Some clients have been asking contractors to take on unnecessary risks without providing a significant reward for the risks taken. However, during these economically challenged times, I believe it is in the best interest of the construction industry to stand up for itself and refuse to sign contracts that assign risk without any benefits.
Life is full of uncertainties, and we readily take on risk every day the for benefits we receive. For example, driving a car is very risky, and every year more than 40,000 people are killed in car accidents—that’s one person every 13 minutes. Nevertheless, we choose to drive.
Similarly, businesses take on risks every day. Companies enter into contracts, hire employees and provide wellperforming products it hopes will meet customer needs. Strategically, firms have to decide what markets to serve, where to allocate capital, how to improve the brand and how to sell the products and services. If properly managed, a firm can meet these goals. But every week, businesses falter or end up bankrupt.
However, again and again, a company willingly must take these risks in order to succeed. In the construction industry, we have the opportunity to work on projects that help drive the country and deliver the highest quality of living in the world.
Despite these satisfactions, pressure is mounting on our industry to accept increased risk without any potential reward. This circumstance is neither reasonable nor fair. The industry should resist these lopsided contracts with all its might.
One good example of unreasonable risk without reward is in the area of contracts and the terms under which parties share risk.
Contracts are crucial, but I would guess that fighting over terms is near the bottom of many to-do lists. However, contracts are critical to the success of a business. Standard client contracts—both public and private—very often have language that requires a contractor to provide indemnities for anything that might go wrong on a project, even if the contractor is not at fault in any way! That’s just the start. Unreasonable clauses regarding compensatory damages, warranties, guarantees and insurance are too common.
We must not accept onerous terms; if we do, we must demand potential rewards to compensate the risk we are taking on. When I put up resistence to clients’ demands, they say, “Your competitor firm XYZ has signed this contract.” The implication is that one should be happy just to get the work. First, I don’t believe all my competitors are signing up for bad contracts with onerous terms. Second, if I have to take additional or extraordinary risk, then I deserve a chance for potential rewards.

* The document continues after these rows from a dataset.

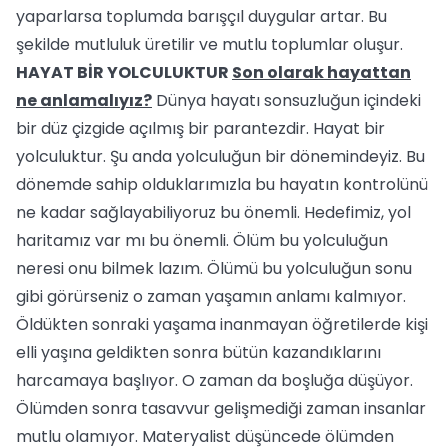
yaparlarsa toplumda barışçıl duygular artar. Bu
şekilde mutluluk üretilir ve mutlu toplumlar oluşur.
HAYAT BİR YOLCULUKTUR
Son olarak hayattan
ne anlamalıyız?
Dünya hayatı sonsuzluğun içindeki
bir düz çizgide açılmış bir parantezdir. Hayat bir
yolculuktur. Şu anda yolculuğun bir dönemindeyiz. Bu
dönemde sahip olduklarımızla bu hayatın kontrolünü
ne kadar sağlayabiliyoruz bu önemli. Hedefimiz, yol
haritamız var mı bu önemli. Ölüm bu yolculuğun
neresi onu bilmek lazım. Ölümü bu yolculuğun sonu
gibi görürseniz o zaman yaşamın anlamı kalmıyor.
Öldükten sonraki yaşama inanmayan öğretilerde kişi
elli yaşına geldikten sonra bütün kazandıklarını
harcamaya başlıyor. O zaman da boşluğa düşüyor.
Ölümden sonra tasavvur gelişmediği zaman insanlar
mutlu olamıyor. Materyalist düşüncede ölümden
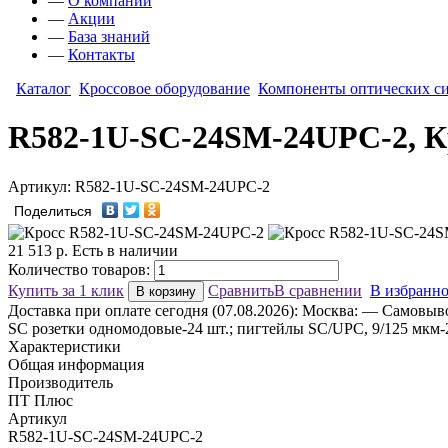
—
О компании
—
Акции
—
База знаний
—
Контакты
Каталог
Кроссовое оборудование
Компоненты оптических с
R582-1U-SC-24SM-24UPC-2, К
Артикул: R582-1U-SC-24SM-24UPC-2
Поделиться
21 513
р.
Есть в наличии
Количество товаров:
Купить за 1 клик
Сравнить
В сравнении
В избранн
В корзину
Доставка
при оплате сегодня (07.08.2026):
Москва:
— Самовывоз
SC розетки одномодовые-24 шт.; пигтейлы SC/UPC, 9/125 мкм-24
Характеристики
Общая информация
Производитель
ПТ Плюс
Артикул
R582-1U-SC-24SM-24UPC-2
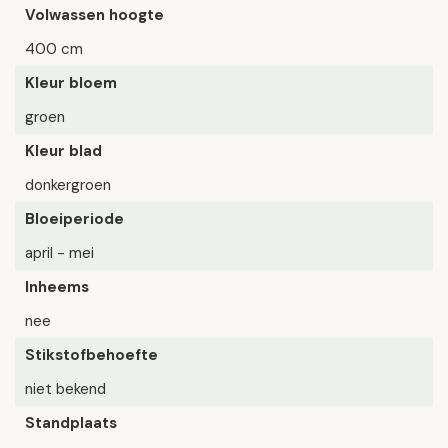
Volwassen hoogte
400 cm
Kleur bloem
groen
Kleur blad
donkergroen
Bloeiperiode
april - mei
Inheems
nee
Stikstofbehoefte
niet bekend
Standplaats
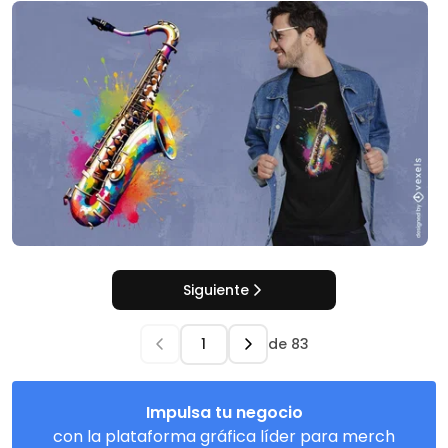
Siguiente
de
83
Impulsa tu negocio
con la plataforma gráfica líder para merch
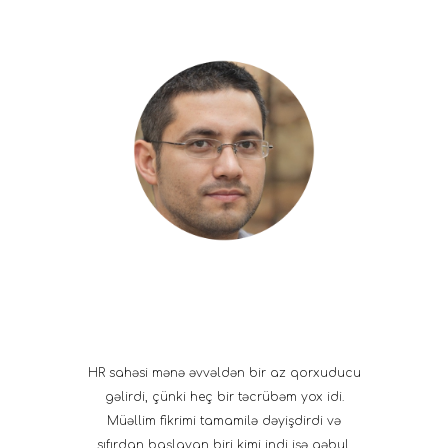
HR sahəsi mənə əvvəldən bir az qorxuducu
gəlirdi, çünki heç bir təcrübəm yox idi.
Müəllim fikrimi tamamilə dəyişdirdi və
sıfırdan başlayan biri kimi indi işə qəbul,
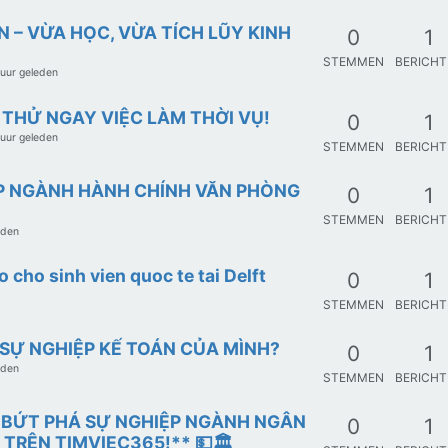
N – VỪA HỌC, VỪA TÍCH LŨY KINH
0
1
STEMMEN
BERICH
 uur geleden
 THỬ NGAY VIỆC LÀM THỜI VỤ!
0
1
 uur geleden
STEMMEN
BERICH
IỆP NGÀNH HÀNH CHÍNH VĂN PHÒNG
0
1
STEMMEN
BERICH
eden
 cho sinh vien quoc te tai Delft
0
1
STEMMEN
BERICH
 SỰ NGHIỆP KẾ TOÁN CỦA MÌNH?
0
1
eden
STEMMEN
BERICH
: BỨT PHÁ SỰ NGHIỆP NGÀNH NGÂN
0
1
TRÊN TIMVIEC365!** 💵🏛️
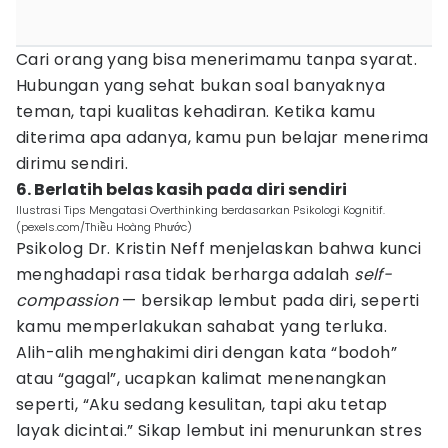
Cari orang yang bisa menerimamu tanpa syarat.
Hubungan yang sehat bukan soal banyaknya
teman, tapi kualitas kehadiran. Ketika kamu
diterima apa adanya, kamu pun belajar menerima
dirimu sendiri.
6. Berlatih belas kasih pada diri sendiri
Ilustrasi Tips Mengatasi Overthinking berdasarkan Psikologi Kognitif.
(pexels.com/Thiều Hoàng Phước)
Psikolog Dr. Kristin Neff menjelaskan bahwa kunci
menghadapi rasa tidak berharga adalah
self-
compassion
— bersikap lembut pada diri, seperti
kamu memperlakukan sahabat yang terluka.
Alih-alih menghakimi diri dengan kata “bodoh”
atau “gagal”, ucapkan kalimat menenangkan
seperti, “Aku sedang kesulitan, tapi aku tetap
layak dicintai.” Sikap lembut ini menurunkan stres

Many in the industry would say we carry insurance because the clients require it. True, but we also carry insurance to protect the equity of our shareholders, especially in an employee-owned firm. Even though our industry has an exceptional track record, sometimes things go wrong.
While insurance is a mechanism for mitigating financial risk related to errors we might make, clients should not view our insurance policies as a catch-all mitigation for anything that may go wrong on a project. More and more, we are asked to provide greater and more encompassing insurance that will kick in even if we did nothing wrong. If a client wants a guarantee they are covered against everything, you should direct them to Lloyd’s of London, not offer up your insurance. Accepting these demands is all risk, no reward.
All clients don’t act this way; in fact, the vast majority of clients are reasonable both in their contract terms and in their insurance expectations. Further, every definition of “unreasonable” is not the same. However, the construction industry must not continue to accept bad contract language, unreasonable scopes of work and schedules, or offer up insurance coverage without a commensurate regard for the risk taken. It’s only fair.